21 Jan A winter day at Riad 72 in Marrakech
It was a cool day when I wandered in to the kitchen at Riad 72. I heard laughing amongst the staff and gasps of amazement from the guests. I walked in and discovered that the kitchen was indeed a hot spot. With their sleeves rolled up and aprons on, eager “students” were learning about spices, seasoning and flavours used in Moroccan cuisine while chopping vegetables.
Under the guidance of Mustapha, our young chef, the team began to roast peppers over an open flame to remove the skins in preparation of taktouka. Aubergines were mashed and mixed with spices to create a smoky-flavoured zaalouk. And the main dish, a tajine, was simmering on the stovetop. Traditionally the tajine was placed into an open fire, but today modern cooks generally prepare their tajine on the stovetop. Practically all ingredients can be turned into a tajine : meat, chicken, fish, vegetables and some even include dried fruits and nuts.
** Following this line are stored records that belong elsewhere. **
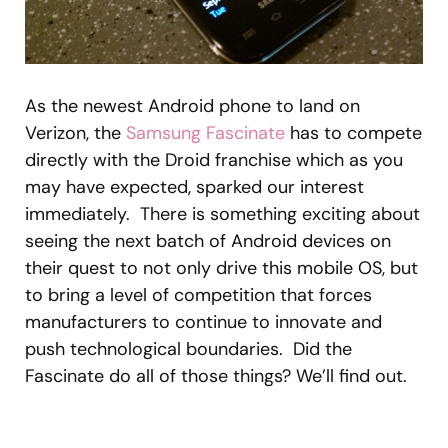
As the newest Android phone to land on
Verizon, the
Samsung Fascinate
has to compete
directly with the Droid franchise which as you
may have expected, sparked our interest
immediately. There is something exciting about
seeing the next batch of Android devices on
their quest to not only drive this mobile OS, but
to bring a level of competition that forces
manufacturers to continue to innovate and
push technological boundaries. Did the
Fascinate do all of those things? We’ll find out.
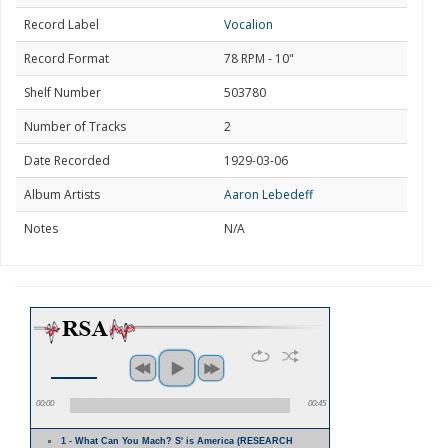
Record Label
Vocalion
Record Format
78 RPM - 10"
Shelf Number
503780
Number of Tracks
2
Date Recorded
1929-03-06
Album Artists
Aaron Lebedeff
Notes
N/A
00:00
00:45
1 - What Can You Mach? S' is America (RESEARCH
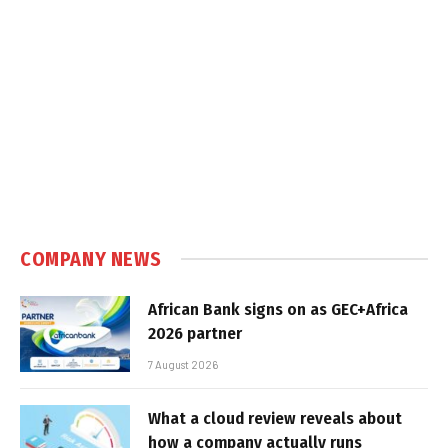
COMPANY NEWS
African Bank signs on as GEC+Africa
2026 partner
7 August 2026
What a cloud review reveals about
how a company actually runs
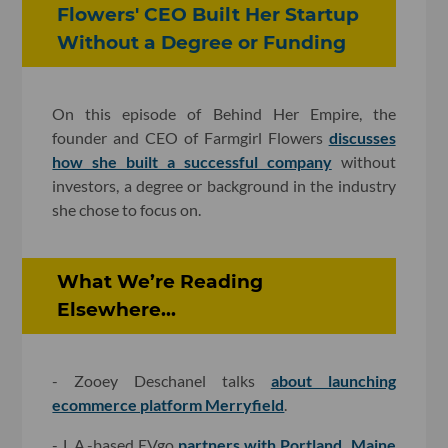
Flowers' CEO Built Her Startup
Without a Degree or Funding
On this episode of Behind Her Empire, the
founder and CEO of Farmgirl Flowers
discusses
how she built a successful company
without
investors, a degree or background in the industry
she chose to focus on.
What We’re Reading
Elsewhere...
- Zooey Deschanel talks
about launching
ecommerce platform Merryfield
.
- L.A.-based EVgo
partners with Portland, Maine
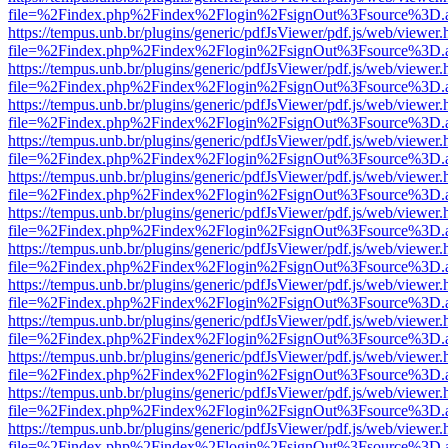
file=%2Findex.php%2Findex%2Flogin%2FsignOut%3Fsource%3D.ame
https://tempus.unb.br/plugins/generic/pdfJsViewer/pdf.js/web/viewer.
file=%2Findex.php%2Findex%2Flogin%2FsignOut%3Fsource%3D.ame
https://tempus.unb.br/plugins/generic/pdfJsViewer/pdf.js/web/viewer.
file=%2Findex.php%2Findex%2Flogin%2FsignOut%3Fsource%3D.ame
https://tempus.unb.br/plugins/generic/pdfJsViewer/pdf.js/web/viewer.
file=%2Findex.php%2Findex%2Flogin%2FsignOut%3Fsource%3D.ame
https://tempus.unb.br/plugins/generic/pdfJsViewer/pdf.js/web/viewer.
file=%2Findex.php%2Findex%2Flogin%2FsignOut%3Fsource%3D.ame
https://tempus.unb.br/plugins/generic/pdfJsViewer/pdf.js/web/viewer.
file=%2Findex.php%2Findex%2Flogin%2FsignOut%3Fsource%3D.ame
https://tempus.unb.br/plugins/generic/pdfJsViewer/pdf.js/web/viewer.
file=%2Findex.php%2Findex%2Flogin%2FsignOut%3Fsource%3D.ame
https://tempus.unb.br/plugins/generic/pdfJsViewer/pdf.js/web/viewer.
file=%2Findex.php%2Findex%2Flogin%2FsignOut%3Fsource%3D.ame
https://tempus.unb.br/plugins/generic/pdfJsViewer/pdf.js/web/viewer.
file=%2Findex.php%2Findex%2Flogin%2FsignOut%3Fsource%3D.ame
https://tempus.unb.br/plugins/generic/pdfJsViewer/pdf.js/web/viewer.
file=%2Findex.php%2Findex%2Flogin%2FsignOut%3Fsource%3D.ame
https://tempus.unb.br/plugins/generic/pdfJsViewer/pdf.js/web/viewer.
file=%2Findex.php%2Findex%2Flogin%2FsignOut%3Fsource%3D.ame
https://tempus.unb.br/plugins/generic/pdfJsViewer/pdf.js/web/viewer.
file=%2Findex.php%2Findex%2Flogin%2FsignOut%3Fsource%3D.ame
https://tempus.unb.br/plugins/generic/pdfJsViewer/pdf.js/web/viewer.
file=%2Findex.php%2Findex%2Flogin%2FsignOut%3Fsource%3D.ame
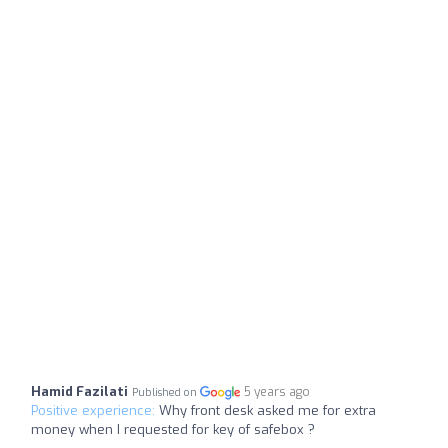
Hamid Fazilati
5 years ago
Published on
Positive experience:
Why front desk asked me for extra
money when I requested for key of safebox ?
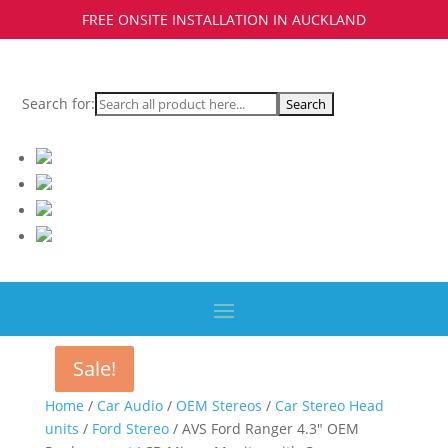
FREE ONSITE INSTALLATION IN AUCKLAND
Search for:
Sale!
Sale!
Home
/
Car Audio
/
OEM Stereos
/
Car Stereo Head
units
/
Ford Stereo
/ AVS Ford Ranger 4.3″ OEM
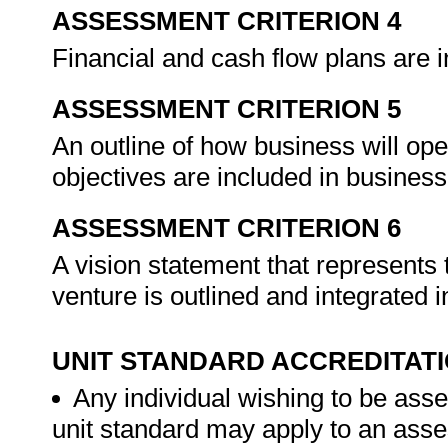
ASSESSMENT CRITERION 4
Financial and cash flow plans are 
ASSESSMENT CRITERION 5
An outline of how business will op
objectives are included in busines
ASSESSMENT CRITERION 6
A vision statement that represents 
venture is outlined and integrated i
UNIT STANDARD ACCREDITAT
Any individual wishing to be ass
unit standard may apply to an ass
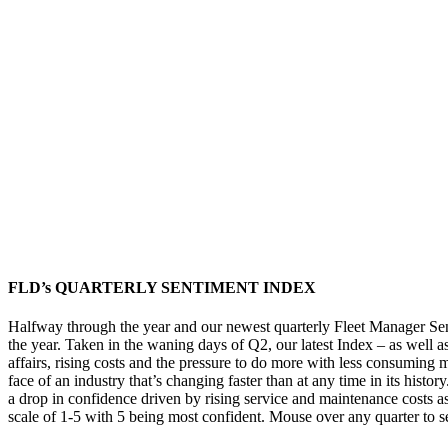
FLD’s QUARTERLY SENTIMENT INDEX
Halfway through the year and our newest quarterly Fleet Manager Senti
the year. Taken in the waning days of Q2, our latest Index – as well a
affairs, rising costs and the pressure to do more with less consuming 
face of an industry that’s changing faster than at any time in its histo
a drop in confidence driven by rising service and maintenance costs as 
scale of 1-5 with 5 being most confident. Mouse over any quarter to see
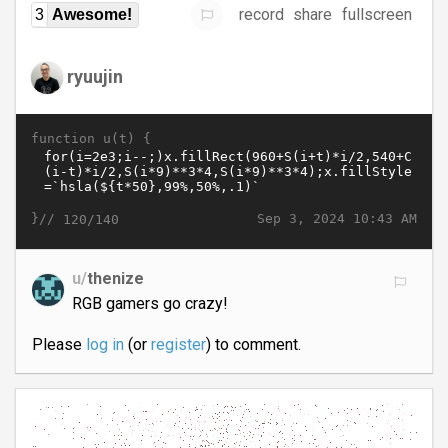
record
share
fullscreen
3
Awesome!
ryuujin
function u(t) {
}//
Sep 3, 2024 10:43 AM
120/140
u/
thenize
RGB gamers go crazy!
Please
log in
(or
register
) to comment.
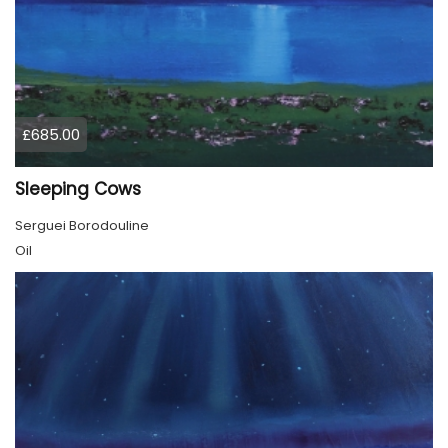
£685.00
Sleeping Cows
Serguei Borodouline
Oil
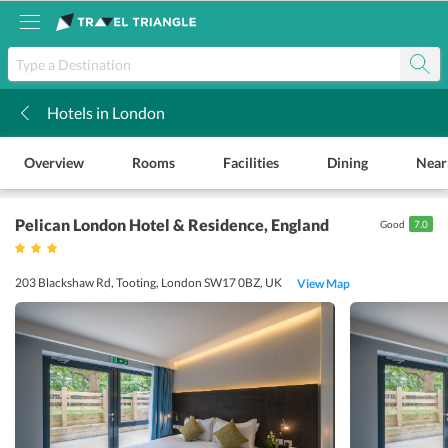
Hotels in London
k
Overview
Rooms
Facilities
Dining
Near
Pelican London Hotel & Residence
, England
Good
7.0
203 Blackshaw Rd, Tooting, London SW17 0BZ, UK
View Map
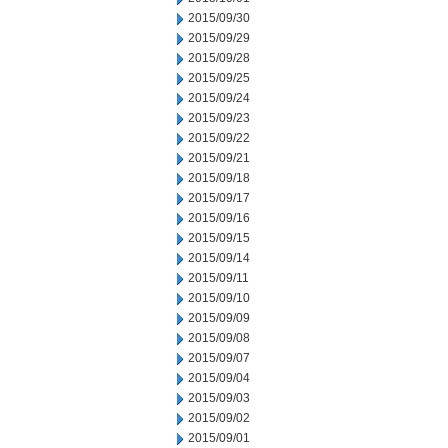
2015/09/30
2015/09/29
2015/09/28
2015/09/25
2015/09/24
2015/09/23
2015/09/22
2015/09/21
2015/09/18
2015/09/17
2015/09/16
2015/09/15
2015/09/14
2015/09/11
2015/09/10
2015/09/09
2015/09/08
2015/09/07
2015/09/04
2015/09/03
2015/09/02
2015/09/01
Asmaa, our hostess, popped in to the kitchen from time to time to lend an extra hand as the students asked questions and tried their hand at preparing some of our favourite recipes. After all, we don’t just want our guests to stay at the riad, we want them to experience the true Marrakech. From meeting and interacting with our friendly staff in the riad to tasting the best flavours prepared in the kitchen, we invite our guests to join Mustapha for a morning of fun in the kitchen.
Guests often ask about saffron, which is grown in Taliouine in southern Morocco. In Marrakech it can be difficult to find pure saffron in the souks, but if you’re buying be sure the spice stains your hands yellow and has a bitter taste to ensure you’re buying the real spice. Another popular spice is ras el hanout, a blend of the best spices including cumin, cardamom, cloves, anise seeds, and more. This blend can be purchased at the most unassuming shops throughout the medina.
After a few hours, the tajine was ready. It was time for the guests to head on up to the sunny rooftop terrace where they enjoy the fruits of their labour! The temperatures at which the tajine is cooked have helped to caramelize the ingredients and the juice from the vegetables and meat create a flavourful sauce.
With a changing menu, guests can learn to prepare pastilla, couscous, m’simen and all kinds of tajines. If you are staying at Riad 72 and would like to learn the secrets to Moroccan cuisine, contact us in advance.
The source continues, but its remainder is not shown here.